The moment a child is born, the mother is also born. She never existed before. The woman existed, but the mother, never. A mother is something absolutely new.
I was so ready for motherhood. I had it all figured out. Dirty nappies, puke on clothes, I expected it all I was so ready to be a mother, A perfect mother. From the moment I found out I was going to be a mother, I read books, magazine about pregnancy, motherhood and the baby, I watched mom You-tubers and I also connected with other moms via apps and blogs. Week after week, month after month I fed on them. I was ready to ace mom life. To top it all I helped look after my nieces and nephews growing up, I know what it is like to be a mother, what could be so hard. I have seen how it’s like to be a mother. So I thought.
The day I gave birth to our daughter, seems like everything I knew flew out the window. I couldn’t feed her. She just couldn’t latch on my breast properly. The midwife that helped me deliver her was so kind enough to take me through the process, we spent almost 30 minutes and I just couldn’t feed my hungry, crying baby.
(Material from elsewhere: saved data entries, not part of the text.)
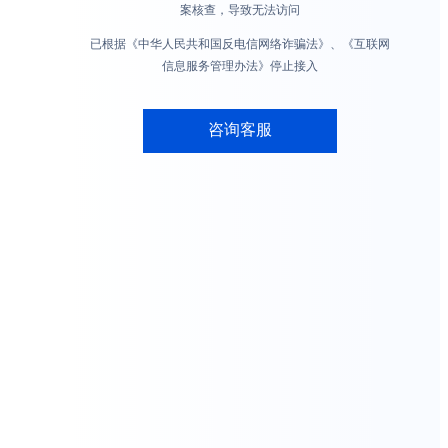
案核查，导致无法访问
已根据《中华人民共和国反电信网络诈骗法》、《互联网
信息服务管理办法》停止接入
咨询客服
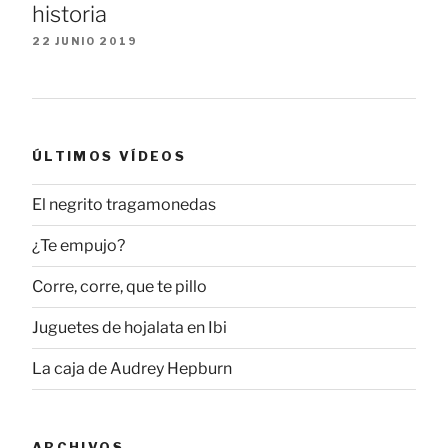
historia
22 JUNIO 2019
ÚLTIMOS VÍDEOS
El negrito tragamonedas
¿Te empujo?
Corre, corre, que te pillo
Juguetes de hojalata en Ibi
La caja de Audrey Hepburn
ARCHIVOS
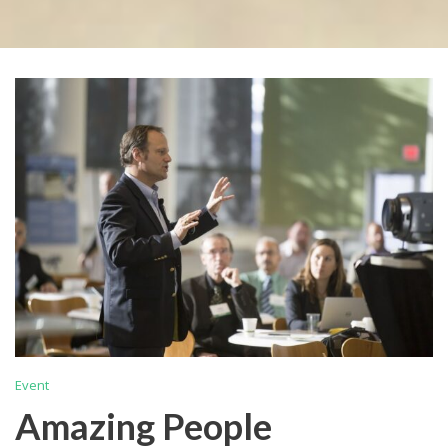
Event
Amazing People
Breastfeeding seems so simple but I could not do it, day one at being a mother.
Seeing that I was slowly resorting to breaking down, the lovely midwife suggested I take a shower and she gave my baby about 5 ml of formula to help her stop crying. The 2 of us hadn’t eaten for a full day as my labor took some time, read about my labor and delivery story here
What was wrong with me? How could I fail to breastfeed my daughter, I am a failure. Those were the words that were ringing in my head. My expectations about what being a mother seemed to have been just that ‘Expectations’.
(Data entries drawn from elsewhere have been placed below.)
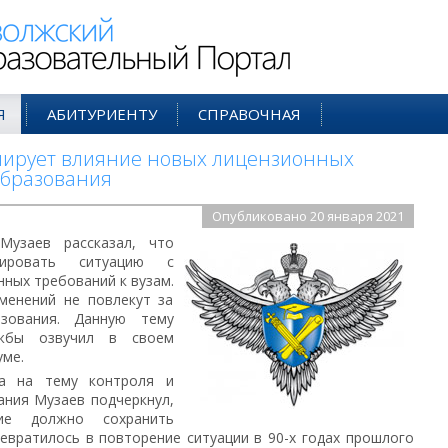
ий Образовательный Портал
Я
АБИТУРИЕНТУ
СПРАВОЧНАЯ
лирует влияние новых лицензионных
образования
Опубликовано 20 января 2021
Музаев рассказал, что
лировать ситуацию с
ных требований к вузам.
менений не повлекут за
зования. Данную тему
ужбы озвучил в своем
уме.
га на тему контроля и
ания Музаев подчеркнул,
ние должно сохранить
евратилось в повторение ситуации в 90-х годах прошлого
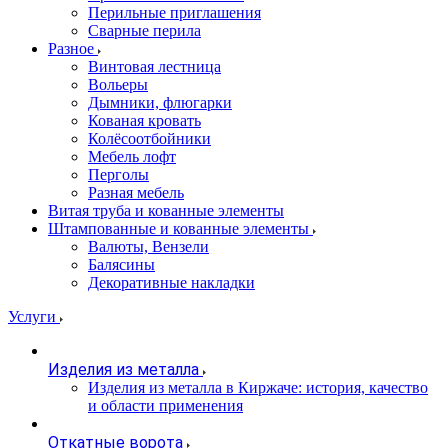
Перильные приглашения
Сварные перила
Разное
Винтовая лестница
Вольеры
Дымники, флюгарки
Кованая кровать
Колёсоотбойники
Мебель лофт
Перголы
Разная мебель
Витая труба и кованные элементы
Штампованные и кованные элементы
Валюты, Вензели
Балясины
Декоративные накладки
Услуги
Изделия из металла
Изделия из металла в Киржаче: история, качество
и области применения
Откатные ворота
Days Spent With Baby At Home
I was privileged to go home the next day with our baby; my older sister came down to help us for a week. Those days were bliss, I loved being a mother, our daughter would eat & sleep, not much crying. But then my sister had to leave and now it was me with our newborn baby and my husband during his lunch breaks. My life took a different turn,
- Colicky baby,
- Post natal depression
- Low libido
- Hair loss
I went through so many changes as a newborn mother, through every stage I learned lessons that I believe no book or magazine or app could have successfully taught me. I was a completely different person after I became a mother. With all the challenges that came with being a mother, I can safely say that as a newborn mother I am in a happy place, I am a better person. I am more patient, cautious, understanding, forgiving and as an introvert, I am open to learning new things now. I am a newborn mother.
5 Lessons I have Learned as newborn mother
1. It is our choices that show what we truly are, far more than our abilities.” J.K. Rowling
Every day as a mother I have come to realize more and more that life is about choices and every choice I make has the potential to define how a situation will turn out to be. Every choice shapes me. I have learned that though I may not be able to change all situations, I can choose to let it strengthen me than to destroy me. I have committed to making choices that will make me a better mom.
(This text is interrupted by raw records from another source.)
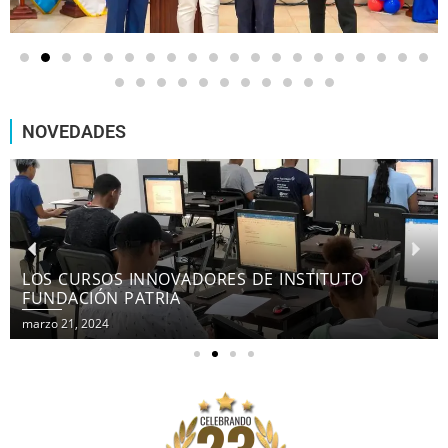
NOVEDADES
LOS CURSOS INNOVADORES DE INSTITUTO
FUNDACIÓN PATRIA
marzo 21, 2024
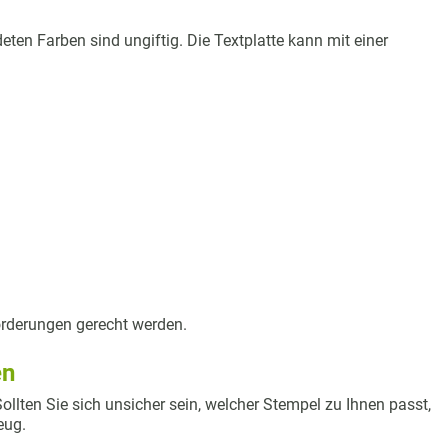
ten Farben sind ungiftig. Die Textplatte kann mit einer
orderungen gerecht werden.
en
lten Sie sich unsicher sein, welcher Stempel zu Ihnen passt,
eug.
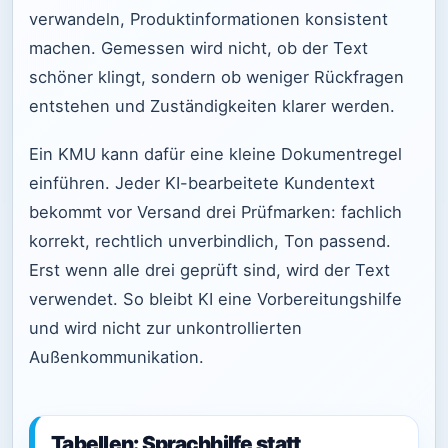
verwandeln, Produktinformationen konsistent
machen. Gemessen wird nicht, ob der Text
schöner klingt, sondern ob weniger Rückfragen
entstehen und Zuständigkeiten klarer werden.
Ein KMU kann dafür eine kleine Dokumentregel
einführen. Jeder KI-bearbeitete Kundentext
bekommt vor Versand drei Prüfmarken: fachlich
korrekt, rechtlich unverbindlich, Ton passend.
Erst wenn alle drei geprüft sind, wird der Text
verwendet. So bleibt KI eine Vorbereitungshilfe
und wird nicht zur unkontrollierten
Außenkommunikation.
Tabellen: Sprachhilfe statt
2. I have learned that No one knows it all
This has been humbling for me. Although it was good for me to learn all I did about being a mother or parent, that did not mean then I knew it all. Motherhood experience is not transferable. Every journey is different.
3. I have learned that my Marriage is important
A happy, healthy marriage = happy, healthy home
A happy healthy home = happy healthy children.
This does not happen overnight, it takes WORK.
W – Working together with your spouse in resolving conflicts, and carrying home duties.
O – Openness and transparency. if a home must be joyful, peaceful and blissful spouses must be 100% open and transparent with each other.
R– Respect for one another
K –Kindness (along with emotional stability) is the most important predictor of satisfaction and stability in a marriage.
4. My journey is different, I have learned to Stop Comparing
Children are different. They reach certain milestones in different ways and at different ages. I learned that if I compare my child or marriage to another, I get to miss out on who my child was meant to be, what her purpose is.
5. I have learned to Enjoy every moment
Children grow up so fast. Day by day, week by week I have been in awe of all the things that my daughter has been able to do. As much as parenting is not easy and it’s not always as picture perfect as often portrait online I have learned to treasure every moment. Live each day as though it is my last.